At a time when India’s consumer sector is showing early signs of uneven demand, Nomura has named four companies as its key picks. The brokerage firm stated that while consumer companies delivered a steady March quarter, the rising input costs, weather risks and income disruptions have the possibility to make the forthcoming quarters volatile.
Against this backdrop, Nomura has identified Godrej Consumer Products, Tata Consumer Products and Titan as its key picks.
Here is a detailed analysis of the investment rationale driving the call –
Top picks: Titan, Tata Consumer, GCPL lead the pack
Nomura has identified Titan, Tata Consumer Products and Godrej Consumer Products as its preferred bets, citing stronger execution and pricing power.
Titan is expected to deliver the strongest growth in the discretionary segment, with revenue seen rising about 47% year-on-year, driven by jewellery growth of over 50%. That said, the brokerage cautions that elevated gold prices could start weighing on footfalls and volumes.
Tata Consumer Products is seen sustaining broad-based momentum, with its salt business expected to grow 12% and its newer “growth businesses” continuing to expand at 25–30% plus, the report said. Godrej Consumer Products, meanwhile, is expected to hold margins in the 24–25% range, helped by low-cost palm oil inventory and a relatively resilient portfolio, the brokerage firm stated.
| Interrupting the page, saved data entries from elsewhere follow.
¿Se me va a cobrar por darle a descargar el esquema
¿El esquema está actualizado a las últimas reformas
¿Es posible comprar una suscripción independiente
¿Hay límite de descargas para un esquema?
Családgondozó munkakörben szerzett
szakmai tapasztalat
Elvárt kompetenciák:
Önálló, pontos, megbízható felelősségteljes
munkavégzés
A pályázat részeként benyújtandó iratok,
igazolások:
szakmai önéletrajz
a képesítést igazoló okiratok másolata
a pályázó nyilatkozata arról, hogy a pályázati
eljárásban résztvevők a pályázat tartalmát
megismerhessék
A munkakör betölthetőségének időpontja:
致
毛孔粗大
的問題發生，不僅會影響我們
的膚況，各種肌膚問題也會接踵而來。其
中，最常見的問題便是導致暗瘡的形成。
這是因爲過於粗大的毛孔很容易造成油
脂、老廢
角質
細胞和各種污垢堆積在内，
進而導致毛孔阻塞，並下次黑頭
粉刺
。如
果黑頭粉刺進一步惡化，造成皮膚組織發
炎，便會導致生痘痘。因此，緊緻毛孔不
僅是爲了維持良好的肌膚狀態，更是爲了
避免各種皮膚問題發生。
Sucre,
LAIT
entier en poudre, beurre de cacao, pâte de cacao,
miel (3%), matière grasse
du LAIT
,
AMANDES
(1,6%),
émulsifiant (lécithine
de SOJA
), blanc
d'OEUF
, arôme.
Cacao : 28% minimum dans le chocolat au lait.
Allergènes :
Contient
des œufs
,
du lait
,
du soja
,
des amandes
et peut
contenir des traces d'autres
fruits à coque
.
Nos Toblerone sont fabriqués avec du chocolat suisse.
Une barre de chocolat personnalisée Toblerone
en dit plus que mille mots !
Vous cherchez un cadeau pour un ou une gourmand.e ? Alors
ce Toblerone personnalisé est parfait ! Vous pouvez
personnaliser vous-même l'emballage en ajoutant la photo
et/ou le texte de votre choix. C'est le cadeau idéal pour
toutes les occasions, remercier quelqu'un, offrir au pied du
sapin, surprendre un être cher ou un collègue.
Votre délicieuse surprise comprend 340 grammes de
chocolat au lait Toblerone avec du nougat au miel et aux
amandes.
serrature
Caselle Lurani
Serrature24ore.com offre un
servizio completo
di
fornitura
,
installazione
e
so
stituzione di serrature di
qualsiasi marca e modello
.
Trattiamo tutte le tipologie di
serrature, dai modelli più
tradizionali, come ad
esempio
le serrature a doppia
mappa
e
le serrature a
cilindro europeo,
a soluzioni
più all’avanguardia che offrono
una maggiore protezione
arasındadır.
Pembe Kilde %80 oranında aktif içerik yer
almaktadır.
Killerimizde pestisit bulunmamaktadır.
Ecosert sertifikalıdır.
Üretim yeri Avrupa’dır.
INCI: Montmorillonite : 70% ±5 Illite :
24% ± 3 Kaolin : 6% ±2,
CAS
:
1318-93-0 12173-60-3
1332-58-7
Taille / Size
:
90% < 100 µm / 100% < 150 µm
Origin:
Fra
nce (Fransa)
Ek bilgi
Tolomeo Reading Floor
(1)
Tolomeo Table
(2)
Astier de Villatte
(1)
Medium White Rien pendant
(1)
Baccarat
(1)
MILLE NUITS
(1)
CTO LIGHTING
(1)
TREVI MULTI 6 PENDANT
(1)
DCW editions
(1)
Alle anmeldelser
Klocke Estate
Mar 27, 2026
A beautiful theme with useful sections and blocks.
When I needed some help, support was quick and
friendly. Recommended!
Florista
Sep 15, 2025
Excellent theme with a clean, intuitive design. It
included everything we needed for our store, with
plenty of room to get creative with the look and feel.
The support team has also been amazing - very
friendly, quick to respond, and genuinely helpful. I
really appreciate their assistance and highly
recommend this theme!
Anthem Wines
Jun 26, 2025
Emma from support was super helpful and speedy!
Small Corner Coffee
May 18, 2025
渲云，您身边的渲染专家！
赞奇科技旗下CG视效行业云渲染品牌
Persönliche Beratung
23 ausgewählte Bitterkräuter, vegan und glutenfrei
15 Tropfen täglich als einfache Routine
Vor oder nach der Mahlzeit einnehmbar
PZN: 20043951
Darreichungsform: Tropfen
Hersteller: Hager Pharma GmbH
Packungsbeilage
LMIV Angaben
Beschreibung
Upside candidates: Nestle, Britannia may surprise
Among other large-cap names, Nomura sees scope for positive surprises from Nestlé India and Britannia.
According to the report, Nestlé is expected to post healthy volume growth of around 11%, alongside a meaningful improvement in margins as lower raw material costs flow through. Britannia, too, could see a sharp pickup in profitability, with EBITDA growth pegged at around 20%, supported by softer input costs and improved consumption following GST-led price cuts, the report noted.
Under pressure: Dabur, Colgate, United Spirits
According to the brokerage firm, Dabur could see its consolidated growth slow to around 4.5%, weighed down by geopolitical disruptions in its Middle East and North Africa business, even as its India operations remain steady. Colgate-Palmolive is expected to report margin pressure from an inverted duty structure, leading to a marginal decline in operating profit.
The brokerage firm further noted that United Spirits may continue to see volume declines, with additional pressure on margins from rising glass costs linked to LPG shortages, which are expected to play out from the June quarter.
Sector watch: Price moves and cost pressures return
Paint companies such as Asian Paints and Berger Paints have already announced price hikes of about 8% from April. In contrast, Marico has cut prices in its Parachute portfolio, including a 17% reduction in its 500ml SKU, the report noted.
ITC is entering a more challenging phase, with cigarette volumes expected to decline by about 3.5% after recent tax-led price hikes of over 30%. EPL, however, stands out for its relatively insulated margin profile, with about half its business operating on a pass-through basis, the report noted.
Nomura’s broader takeaway is that the consumer sector is moving into a phase where broad-based tailwinds are fading, and performance will increasingly depend on company-specific factors.